Title

Understanding Occupational Potential and its Socio-political, Theoretical, and Practical Implications

Presenter Information

Alison Wicks

Start Time

16-10-2002 12:00 AM

End Time

18-10-2002 12:00 AM

Abstract

This paper presents the synthesised findings of a qualitative study that explored the concept of occupational potential, the capacity to do. Occupational potential is a fundamental yet relatively nascent concept in the theoretical construction of the human as an occupational being. The findings that emerged from the study, which interpreted life stories of older women from an occupational perspective, illuminate some generic features of occupational potential. Additional findings include some of the influences that apparently affect the development and realisation of occupational potential across the life course. The gendered nature of occupational potential, which became apparent when a feminist perspective was applied to the data, is presented as a specific finding. As is characteristic of qualitative research, particularly research conducted within an interpretive paradigm, the findings presented are tentative and not intended as an attempt to develop a universal theory of occupational potential. Rather, the findings remain grounded in the narrative of the participants of the study. The paper also discusses the implications of the findings, as they relate to a variety of issues across a range of sectors. Some of the implications concern: policy issues in the social, education and health sectors; theoretical and research issues in occupational science, occupational therapy and feminism; and practice issues in occupational therapy.

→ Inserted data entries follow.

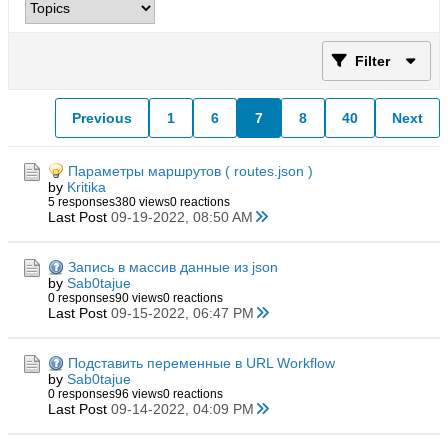
Filter
Previous
1
6
7
8
40
Next
Параметры маршрутов ( routes.json )
by
Kritika
5 responses
380 views
0 reactions
Last Post
09-19-2022, 08:50 AM
Запись в массив данные из json
by
Sab0tajue
0 responses
90 views
0 reactions
Last Post
09-15-2022, 06:47 PM
Подставить переменные в URL Workflow
by
Sab0tajue
0 responses
96 views
0 reactions
Last Post
09-14-2022, 04:09 PM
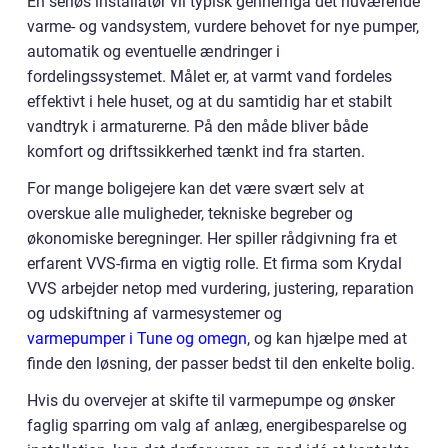
En seriøs installatør vil typisk gennemgå det nuværende
varme- og vandsystem, vurdere behovet for nye pumper,
automatik og eventuelle ændringer i
fordelingssystemet. Målet er, at varmt vand fordeles
effektivt i hele huset, og at du samtidig har et stabilt
vandtryk i armaturerne. På den måde bliver både
komfort og driftssikkerhed tænkt ind fra starten.
For mange boligejere kan det være svært selv at
overskue alle muligheder, tekniske begreber og
økonomiske beregninger. Her spiller rådgivning fra et
erfarent VVS-firma en vigtig rolle. Et firma som Krydal
VVS arbejder netop med vurdering, justering, reparation
og udskiftning af varmesystemer og
varmepumper i Tune og omegn
, og kan hjælpe med at
finde den løsning, der passer bedst til den enkelte bolig.
Hvis du overvejer at skifte til varmepumpe og ønsker
faglig sparring om valg af anlæg, energibesparelse og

The primary purpose of the paper is to emphasise the significance of the concept of occupational potential in the study of human occupation. The secondary purpose is to reveal how being a woman apparently shapes the development of occupational potential at each stage of the life course, as biological and social determinants of gender interact. Ideally, the outcome of the paper will be enhanced understanding of occupational potential and its gendered nature. Such an understanding is essential for advocating the development and implementation of social policies that create and sustain occupationally just societies in which all people have opportunities and resources to participate in meaningful occupation so that they can realise their occupational potential.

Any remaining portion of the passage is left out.